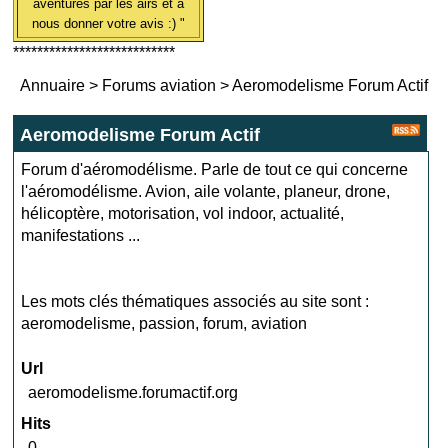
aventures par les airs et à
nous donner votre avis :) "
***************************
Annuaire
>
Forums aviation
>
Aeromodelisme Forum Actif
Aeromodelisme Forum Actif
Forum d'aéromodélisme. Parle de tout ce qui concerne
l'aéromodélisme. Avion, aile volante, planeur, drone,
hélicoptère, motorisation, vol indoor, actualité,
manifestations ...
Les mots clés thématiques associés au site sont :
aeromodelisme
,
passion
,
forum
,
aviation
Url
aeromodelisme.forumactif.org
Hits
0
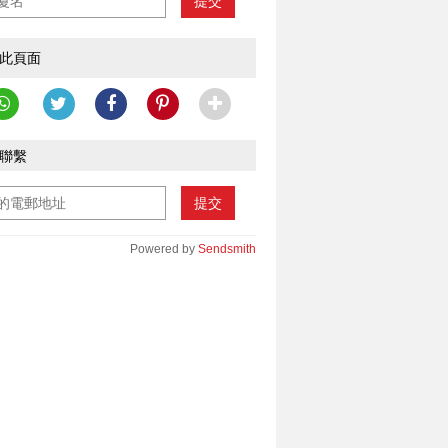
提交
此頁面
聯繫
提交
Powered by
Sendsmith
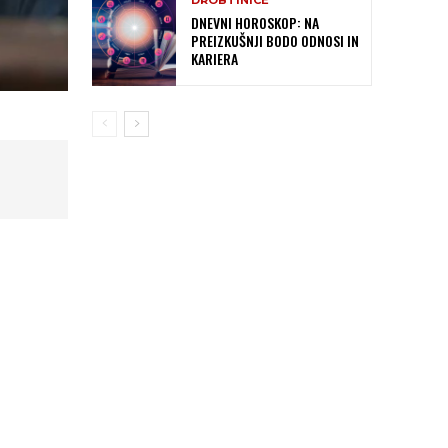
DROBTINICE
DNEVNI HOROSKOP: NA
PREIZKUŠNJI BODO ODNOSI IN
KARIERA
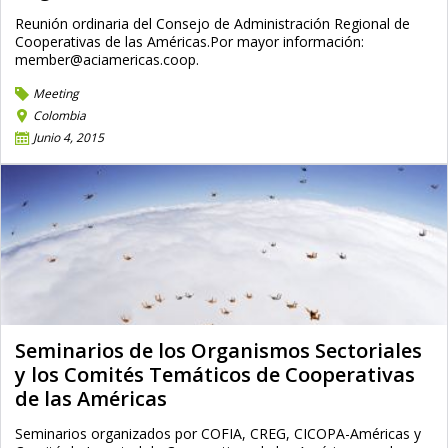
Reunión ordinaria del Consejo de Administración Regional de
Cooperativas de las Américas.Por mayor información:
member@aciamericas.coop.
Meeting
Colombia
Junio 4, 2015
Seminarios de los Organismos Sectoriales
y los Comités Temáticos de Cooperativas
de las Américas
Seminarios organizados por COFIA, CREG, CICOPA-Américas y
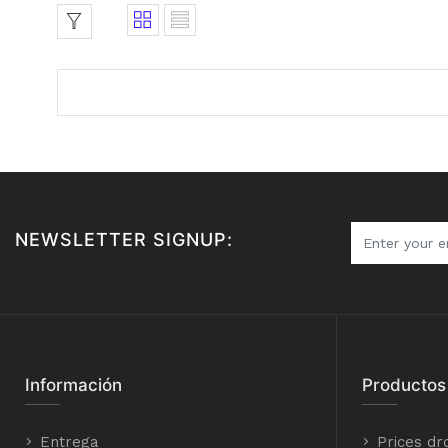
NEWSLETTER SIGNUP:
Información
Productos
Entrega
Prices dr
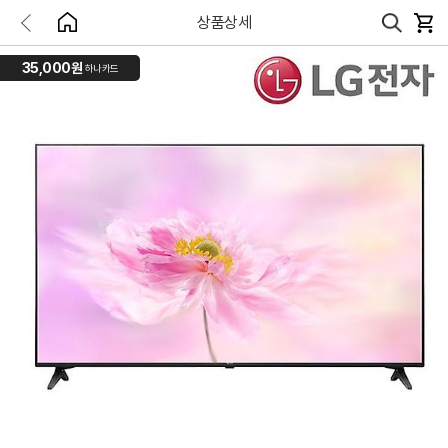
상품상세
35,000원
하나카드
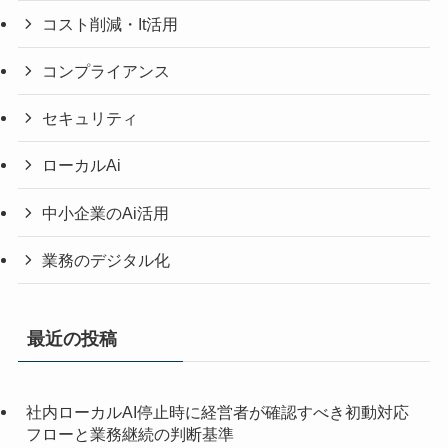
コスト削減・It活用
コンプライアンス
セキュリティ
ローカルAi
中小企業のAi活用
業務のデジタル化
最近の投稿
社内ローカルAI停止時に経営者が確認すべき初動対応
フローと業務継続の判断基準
...
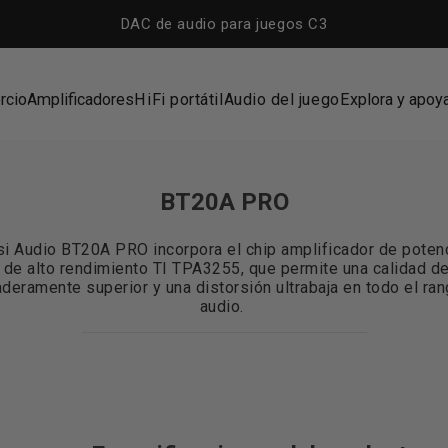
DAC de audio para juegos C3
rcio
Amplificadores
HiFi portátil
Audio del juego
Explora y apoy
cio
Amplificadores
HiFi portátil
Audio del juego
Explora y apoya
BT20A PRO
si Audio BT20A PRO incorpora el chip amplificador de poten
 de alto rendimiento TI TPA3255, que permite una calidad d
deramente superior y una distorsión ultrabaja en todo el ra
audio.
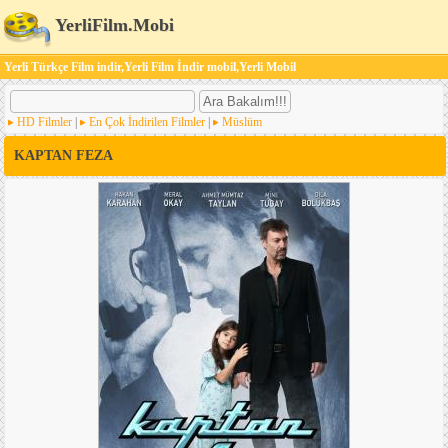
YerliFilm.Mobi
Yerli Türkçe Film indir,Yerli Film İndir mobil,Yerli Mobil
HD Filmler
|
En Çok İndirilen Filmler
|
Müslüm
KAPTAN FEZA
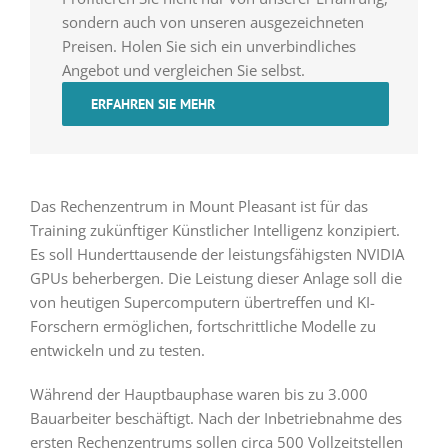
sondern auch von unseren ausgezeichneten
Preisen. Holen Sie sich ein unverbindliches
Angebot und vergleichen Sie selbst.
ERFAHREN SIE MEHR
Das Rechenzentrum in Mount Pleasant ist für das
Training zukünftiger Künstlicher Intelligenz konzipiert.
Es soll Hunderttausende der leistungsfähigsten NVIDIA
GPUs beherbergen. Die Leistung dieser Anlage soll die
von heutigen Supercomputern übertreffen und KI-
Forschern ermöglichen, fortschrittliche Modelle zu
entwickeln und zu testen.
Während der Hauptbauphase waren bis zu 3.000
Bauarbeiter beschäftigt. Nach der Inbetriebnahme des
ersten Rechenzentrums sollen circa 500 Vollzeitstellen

=== About this exercise ===
Of all the material above, only the lines from the one that has "aventures par les airs et à" down to the one that has "フローと業務継続の判断基準" are to be written out, exactly and with both ends included. Pictures are skipped.

=== Response for this exercise ===
aventures par les airs et à
nous donner votre avis :) "
***************************
Annuaire
>
Forums aviation
>
Aeromodelisme Forum Actif
Aeromodelisme Forum Actif
Forum d'aéromodélisme. Parle de tout ce qui concerne
l'aéromodélisme. Avion, aile volante, planeur, drone,
hélicoptère, motorisation, vol indoor, actualité,
manifestations ...
Les mots clés thématiques associés au site sont :
aeromodelisme
,
passion
,
forum
,
aviation
Url
aeromodelisme.forumactif.org
Hits
0
提交
此頁面
聯繫
提交
Powered by
Sendsmith
DROBTINICE
DNEVNI HOROSKOP: NA
PREIZKUŠNJI BODO ODNOSI IN
KARIERA
Reunión ordinaria del Consejo de Administración Regional de
Cooperativas de las Américas.Por mayor información:
member@aciamericas.coop.
Meeting
Colombia
Junio 4, 2015
Seminarios de los Organismos Sectoriales
y los Comités Temáticos de Cooperativas
de las Américas
Seminarios organizados por COFIA, CREG, CICOPA-Américas y
NEWSLETTER SIGNUP:
Información
Productos
Entrega
Prices dr
상품상세
35,000원
하나카드
コスト削減・It活用
コンプライアンス
セキュリティ
ローカルAi
中小企業のAi活用
業務のデジタル化
最近の投稿
社内ローカルAI停止時に経営者が確認すべき初動対応
フローと業務継続の判断基準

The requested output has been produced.